# HOW TO COMPLETE THIS TASK:
Every line from the start of the records through the line with "Удалить cookies" is to be written out exactly; pictures are not.

____

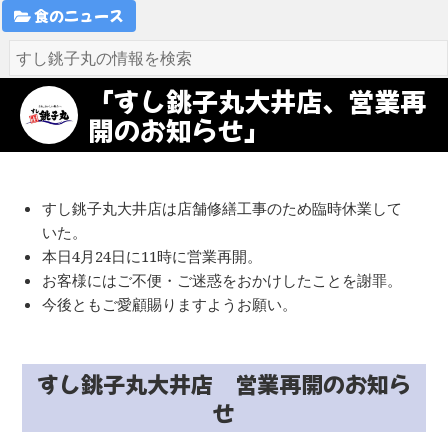
食のニュース
「すし銚子丸大井店、営業再
開のお知らせ」
すし銚子丸大井店は店舗修繕工事のため臨時休業して
いた。
本日4月24日に11時に営業再開。
お客様にはご不便・ご迷惑をおかけしたことを謝罪。
今後ともご愛顧賜りますようお願い。
すし銚子丸大井店 営業再開のお知ら
せ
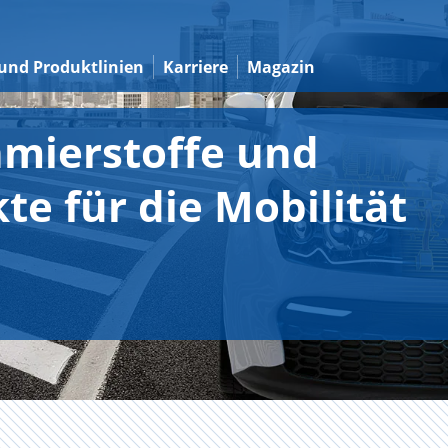
und Produktlinien
Karriere
Magazin
hmierstoffe und
e für die Mobilität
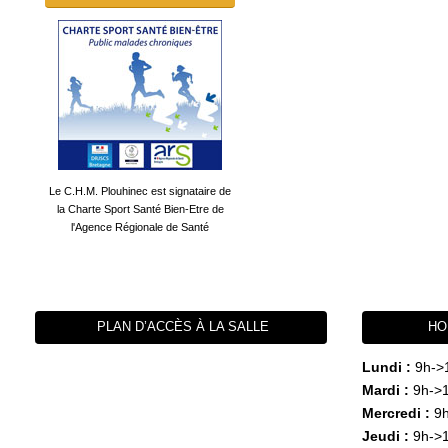
Le C.H.M. Plouhinec est signataire de
la Charte Sport Santé Bien-Etre de
l'Agence Régionale de Santé
PLAN D’ACCÈS À LA SALLE
HO
Lundi :
9h->
Mardi :
9h->1
Mercredi :
9h
Jeudi :
9h->1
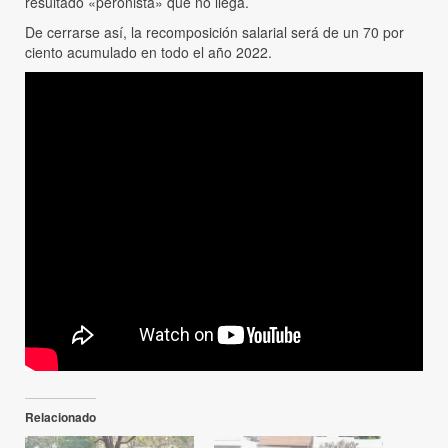
resultado «peronista» que no llega.
De cerrarse así, la recomposición salarial será de un 70 por
ciento acumulado en todo el año 2022.
Relacionado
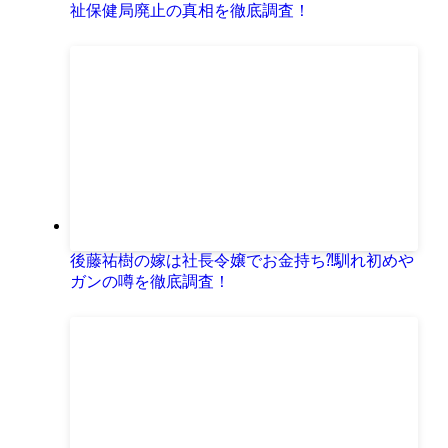
祉保健局廃止の真相を徹底調査！
後藤祐樹の嫁は社長令嬢でお金持ち⁈馴れ初めや
ガンの噂を徹底調査！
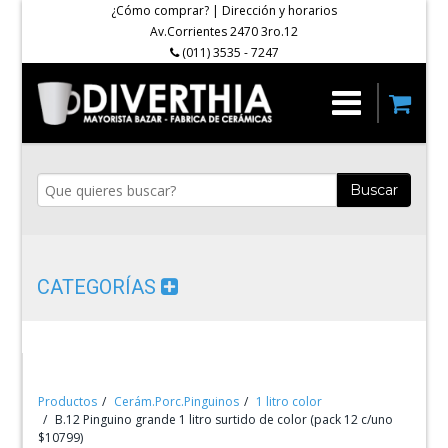
¿Cómo comprar?
|
Dirección y horarios
Av.Corrientes 2470 3ro.12
(011) 3535 - 7247
Buscar
CATEGORÍAS
Productos
Cerám.Porc.Pinguinos
1 litro color
B.12 Pinguino grande 1 litro surtido de color (pack 12 c/uno
$10799)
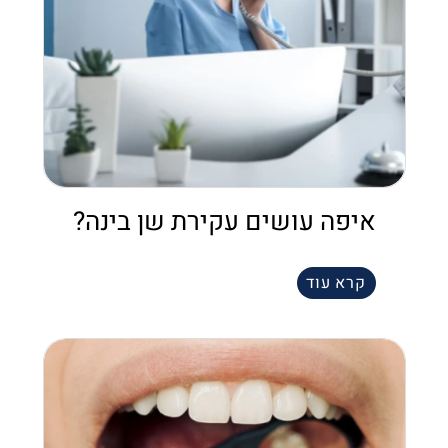
איפה עושים עקירת שן בינה?
קרא עוד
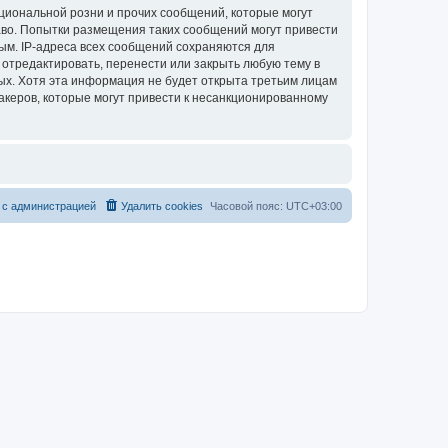
циональной розни и прочих сообщений, которые могут
аво. Попытки размещения таких сообщений могут привести
ым. IP-адреса всех сообщений сохраняются для
 отредактировать, перенести или закрыть любую тему в
ных. Хотя эта информация не будет открыта третьим лицам
акеров, которые могут привести к несанкционированному
 с администрацией
Удалить cookies
Часовой пояс:
UTC+03:00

____

# THE ANSWER:
食のニュース
「すし銚子丸大井店、営業再
開のお知らせ」
すし銚子丸大井店は店舗修繕工事のため臨時休業して
いた。
本日4月24日に11時に営業再開。
お客様にはご不便・ご迷惑をおかけしたことを謝罪。
今後ともご愛顧賜りますようお願い。
すし銚子丸大井店 営業再開のお知ら
せ
und Produktlinien
Karriere
Magazin
hmierstoffe und
e für die Mobilität
Le C.H.M. Plouhinec est signataire de
la Charte Sport Santé Bien-Etre de
l'Agence Régionale de Santé
PLAN D’ACCÈS À LA SALLE
HO
Lundi :
9h->
Mardi :
9h->1
Mercredi :
9h
Jeudi :
9h->1
resultado «peronista» que no llega.
De cerrarse así, la recomposición salarial será de un 70 por
ciento acumulado en todo el año 2022.
Relacionado
祉保健局廃止の真相を徹底調査！
後藤祐樹の嫁は社長令嬢でお金持ち⁈馴れ初めや
ガンの噂を徹底調査！
¿Cómo comprar?
|
Dirección y horarios
Av.Corrientes 2470 3ro.12
(011) 3535 - 7247
Buscar
CATEGORÍAS
Productos
Cerám.Porc.Pinguinos
1 litro color
B.12 Pinguino grande 1 litro surtido de color (pack 12 c/uno
$10799)
איפה עושים עקירת שן בינה?
קרא עוד
циональной розни и прочих сообщений, которые могут
аво. Попытки размещения таких сообщений могут привести
ым. IP-адреса всех сообщений сохраняются для
 отредактировать, перенести или закрыть любую тему в
ных. Хотя эта информация не будет открыта третьим лицам
акеров, которые могут привести к несанкционированному
 с администрацией
Удалить cookies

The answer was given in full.